= Task to complete =
Retyping the data exactly is the task. Include every line.

= Information supplied =
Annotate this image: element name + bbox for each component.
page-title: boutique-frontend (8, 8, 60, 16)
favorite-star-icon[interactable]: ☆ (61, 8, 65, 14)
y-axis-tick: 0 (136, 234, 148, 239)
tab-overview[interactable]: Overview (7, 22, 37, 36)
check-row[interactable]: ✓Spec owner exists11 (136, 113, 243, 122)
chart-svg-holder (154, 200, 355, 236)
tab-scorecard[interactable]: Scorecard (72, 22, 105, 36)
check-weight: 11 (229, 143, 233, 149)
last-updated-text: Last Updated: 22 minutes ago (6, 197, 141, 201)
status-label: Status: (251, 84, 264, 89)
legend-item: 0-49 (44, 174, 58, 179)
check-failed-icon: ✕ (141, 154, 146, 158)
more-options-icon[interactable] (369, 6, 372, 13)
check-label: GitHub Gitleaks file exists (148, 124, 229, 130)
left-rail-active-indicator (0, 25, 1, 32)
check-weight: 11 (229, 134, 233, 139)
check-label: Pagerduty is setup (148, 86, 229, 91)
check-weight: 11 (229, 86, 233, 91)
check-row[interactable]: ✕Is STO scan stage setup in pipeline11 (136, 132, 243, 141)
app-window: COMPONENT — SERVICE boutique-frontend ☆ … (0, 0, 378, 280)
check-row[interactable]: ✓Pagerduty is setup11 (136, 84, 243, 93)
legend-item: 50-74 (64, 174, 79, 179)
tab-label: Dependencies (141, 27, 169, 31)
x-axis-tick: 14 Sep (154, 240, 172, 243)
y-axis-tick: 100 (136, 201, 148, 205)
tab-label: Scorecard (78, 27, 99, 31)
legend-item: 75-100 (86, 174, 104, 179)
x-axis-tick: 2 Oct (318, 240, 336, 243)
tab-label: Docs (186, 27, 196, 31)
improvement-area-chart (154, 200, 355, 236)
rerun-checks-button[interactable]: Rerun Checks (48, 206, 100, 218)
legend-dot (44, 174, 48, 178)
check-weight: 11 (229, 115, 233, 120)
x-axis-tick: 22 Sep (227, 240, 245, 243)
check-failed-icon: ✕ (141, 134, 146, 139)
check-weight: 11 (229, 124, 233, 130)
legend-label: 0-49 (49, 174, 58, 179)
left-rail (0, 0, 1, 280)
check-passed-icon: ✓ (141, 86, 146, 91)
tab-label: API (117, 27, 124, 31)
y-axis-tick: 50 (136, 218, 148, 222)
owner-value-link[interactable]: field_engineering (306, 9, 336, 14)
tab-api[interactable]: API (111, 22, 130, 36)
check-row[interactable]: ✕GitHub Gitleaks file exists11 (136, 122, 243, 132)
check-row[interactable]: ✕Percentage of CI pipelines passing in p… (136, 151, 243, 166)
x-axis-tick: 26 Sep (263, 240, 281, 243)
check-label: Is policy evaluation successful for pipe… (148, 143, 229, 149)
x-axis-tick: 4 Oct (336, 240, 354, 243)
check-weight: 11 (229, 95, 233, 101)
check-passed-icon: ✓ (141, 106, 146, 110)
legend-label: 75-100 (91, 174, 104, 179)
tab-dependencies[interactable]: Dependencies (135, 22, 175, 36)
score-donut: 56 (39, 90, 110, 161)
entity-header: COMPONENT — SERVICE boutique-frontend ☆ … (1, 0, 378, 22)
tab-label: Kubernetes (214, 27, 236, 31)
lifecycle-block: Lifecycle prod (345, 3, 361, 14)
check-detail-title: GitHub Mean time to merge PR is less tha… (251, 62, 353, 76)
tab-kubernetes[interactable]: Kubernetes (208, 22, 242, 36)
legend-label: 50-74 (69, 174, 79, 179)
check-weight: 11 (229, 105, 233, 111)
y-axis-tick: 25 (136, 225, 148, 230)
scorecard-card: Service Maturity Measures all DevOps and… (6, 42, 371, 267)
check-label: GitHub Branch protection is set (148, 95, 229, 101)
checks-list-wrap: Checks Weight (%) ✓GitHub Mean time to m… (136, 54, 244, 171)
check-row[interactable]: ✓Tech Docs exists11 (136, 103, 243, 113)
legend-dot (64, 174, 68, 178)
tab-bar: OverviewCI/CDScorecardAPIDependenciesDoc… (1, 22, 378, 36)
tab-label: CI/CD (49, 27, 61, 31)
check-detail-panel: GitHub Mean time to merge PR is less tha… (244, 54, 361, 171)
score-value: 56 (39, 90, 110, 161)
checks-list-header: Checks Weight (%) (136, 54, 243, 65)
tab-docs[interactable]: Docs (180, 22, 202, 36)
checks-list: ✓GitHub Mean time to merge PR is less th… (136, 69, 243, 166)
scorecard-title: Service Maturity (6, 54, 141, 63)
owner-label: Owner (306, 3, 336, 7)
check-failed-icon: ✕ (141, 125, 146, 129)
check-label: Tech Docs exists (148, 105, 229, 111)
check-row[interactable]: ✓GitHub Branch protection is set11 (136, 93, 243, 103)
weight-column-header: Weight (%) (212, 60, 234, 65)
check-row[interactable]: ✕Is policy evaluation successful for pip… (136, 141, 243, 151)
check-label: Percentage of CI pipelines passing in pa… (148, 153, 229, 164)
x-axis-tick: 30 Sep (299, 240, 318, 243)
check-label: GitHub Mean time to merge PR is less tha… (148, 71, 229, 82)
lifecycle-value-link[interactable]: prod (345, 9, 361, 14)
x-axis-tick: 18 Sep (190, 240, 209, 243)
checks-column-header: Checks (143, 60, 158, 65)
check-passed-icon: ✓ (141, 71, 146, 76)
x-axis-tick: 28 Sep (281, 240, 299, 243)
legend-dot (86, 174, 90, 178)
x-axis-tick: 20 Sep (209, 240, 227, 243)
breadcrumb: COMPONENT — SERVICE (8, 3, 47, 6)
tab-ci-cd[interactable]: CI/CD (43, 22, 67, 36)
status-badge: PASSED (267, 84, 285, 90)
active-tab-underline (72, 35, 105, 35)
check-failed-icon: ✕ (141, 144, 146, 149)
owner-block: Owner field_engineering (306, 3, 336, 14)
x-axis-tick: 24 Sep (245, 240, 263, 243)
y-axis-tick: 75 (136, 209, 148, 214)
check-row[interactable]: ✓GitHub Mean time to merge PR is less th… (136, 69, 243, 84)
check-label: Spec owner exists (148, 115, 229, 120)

= Written response =
Annotate this image: element name + bbox for each component.
page-title: boutique-frontend (8, 8, 60, 16)
favorite-star-icon[interactable]: ☆ (61, 8, 65, 14)
y-axis-tick: 0 (136, 234, 148, 239)
tab-overview[interactable]: Overview (7, 22, 37, 36)
check-row[interactable]: ✓Spec owner exists11 (136, 113, 243, 122)
chart-svg-holder (154, 200, 355, 236)
tab-scorecard[interactable]: Scorecard (72, 22, 105, 36)
check-weight: 11 (229, 143, 233, 149)
last-updated-text: Last Updated: 22 minutes ago (6, 197, 141, 201)
status-label: Status: (251, 84, 264, 89)
legend-item: 0-49 (44, 174, 58, 179)
check-failed-icon: ✕ (141, 154, 146, 158)
more-options-icon[interactable] (369, 6, 372, 13)
check-label: GitHub Gitleaks file exists (148, 124, 229, 130)
left-rail-active-indicator (0, 25, 1, 32)
check-weight: 11 (229, 134, 233, 139)
check-label: Pagerduty is setup (148, 86, 229, 91)
check-weight: 11 (229, 86, 233, 91)
check-row[interactable]: ✕Is STO scan stage setup in pipeline11 (136, 132, 243, 141)
app-window: COMPONENT — SERVICE boutique-frontend ☆ … (0, 0, 378, 280)
check-row[interactable]: ✓Pagerduty is setup11 (136, 84, 243, 93)
legend-item: 50-74 (64, 174, 79, 179)
tab-label: Dependencies (141, 27, 169, 31)
x-axis-tick: 14 Sep (154, 240, 172, 243)
y-axis-tick: 100 (136, 201, 148, 205)
tab-label: Scorecard (78, 27, 99, 31)
legend-item: 75-100 (86, 174, 104, 179)
x-axis-tick: 2 Oct (318, 240, 336, 243)
tab-label: Docs (186, 27, 196, 31)
improvement-area-chart (154, 200, 355, 236)
rerun-checks-button[interactable]: Rerun Checks (48, 206, 100, 218)
legend-dot (44, 174, 48, 178)
check-weight: 11 (229, 115, 233, 120)
x-axis-tick: 22 Sep (227, 240, 245, 243)
check-failed-icon: ✕ (141, 134, 146, 139)
check-weight: 11 (229, 124, 233, 130)
legend-label: 0-49 (49, 174, 58, 179)
left-rail (0, 0, 1, 280)
check-passed-icon: ✓ (141, 86, 146, 91)
tab-label: API (117, 27, 124, 31)
y-axis-tick: 50 (136, 218, 148, 222)
owner-value-link[interactable]: field_engineering (306, 9, 336, 14)
tab-api[interactable]: API (111, 22, 130, 36)
check-row[interactable]: ✕GitHub Gitleaks file exists11 (136, 122, 243, 132)
check-row[interactable]: ✕Percentage of CI pipelines passing in p… (136, 151, 243, 166)
x-axis-tick: 26 Sep (263, 240, 281, 243)
check-label: Is policy evaluation successful for pipe… (148, 143, 229, 149)
x-axis-tick: 4 Oct (336, 240, 354, 243)
check-weight: 11 (229, 95, 233, 101)
check-passed-icon: ✓ (141, 106, 146, 110)
legend-label: 75-100 (91, 174, 104, 179)
tab-dependencies[interactable]: Dependencies (135, 22, 175, 36)
score-donut: 56 (39, 90, 110, 161)
entity-header: COMPONENT — SERVICE boutique-frontend ☆ … (1, 0, 378, 22)
tab-label: Kubernetes (214, 27, 236, 31)
lifecycle-block: Lifecycle prod (345, 3, 361, 14)
check-detail-title: GitHub Mean time to merge PR is less tha… (251, 62, 353, 76)
tab-kubernetes[interactable]: Kubernetes (208, 22, 242, 36)
legend-label: 50-74 (69, 174, 79, 179)
check-weight: 11 (229, 105, 233, 111)
y-axis-tick: 25 (136, 225, 148, 230)
scorecard-card: Service Maturity Measures all DevOps and… (6, 42, 371, 267)
check-label: GitHub Branch protection is set (148, 95, 229, 101)
checks-list-wrap: Checks Weight (%) ✓GitHub Mean time to m… (136, 54, 244, 171)
check-row[interactable]: ✓Tech Docs exists11 (136, 103, 243, 113)
legend-dot (64, 174, 68, 178)
tab-bar: OverviewCI/CDScorecardAPIDependenciesDoc… (1, 22, 378, 36)
tab-label: CI/CD (49, 27, 61, 31)
check-detail-panel: GitHub Mean time to merge PR is less tha… (244, 54, 361, 171)
score-value: 56 (39, 90, 110, 161)
checks-list-header: Checks Weight (%) (136, 54, 243, 65)
tab-docs[interactable]: Docs (180, 22, 202, 36)
checks-list: ✓GitHub Mean time to merge PR is less th… (136, 69, 243, 166)
scorecard-title: Service Maturity (6, 54, 141, 63)
owner-label: Owner (306, 3, 336, 7)
check-failed-icon: ✕ (141, 125, 146, 129)
check-label: Tech Docs exists (148, 105, 229, 111)
check-row[interactable]: ✓GitHub Branch protection is set11 (136, 93, 243, 103)
weight-column-header: Weight (%) (212, 60, 234, 65)
check-row[interactable]: ✕Is policy evaluation successful for pip… (136, 141, 243, 151)
check-label: Percentage of CI pipelines passing in pa… (148, 153, 229, 164)
x-axis-tick: 30 Sep (299, 240, 318, 243)
check-label: GitHub Mean time to merge PR is less tha… (148, 71, 229, 82)
lifecycle-value-link[interactable]: prod (345, 9, 361, 14)
x-axis-tick: 18 Sep (190, 240, 209, 243)
checks-column-header: Checks (143, 60, 158, 65)
check-passed-icon: ✓ (141, 71, 146, 76)
x-axis-tick: 28 Sep (281, 240, 299, 243)
legend-dot (86, 174, 90, 178)
x-axis-tick: 20 Sep (209, 240, 227, 243)
breadcrumb: COMPONENT — SERVICE (8, 3, 47, 6)
tab-ci-cd[interactable]: CI/CD (43, 22, 67, 36)
status-badge: PASSED (267, 84, 285, 90)
active-tab-underline (72, 35, 105, 35)
check-failed-icon: ✕ (141, 144, 146, 149)
owner-block: Owner field_engineering (306, 3, 336, 14)
x-axis-tick: 24 Sep (245, 240, 263, 243)
y-axis-tick: 75 (136, 209, 148, 214)
check-row[interactable]: ✓GitHub Mean time to merge PR is less th… (136, 69, 243, 84)
check-label: Spec owner exists (148, 115, 229, 120)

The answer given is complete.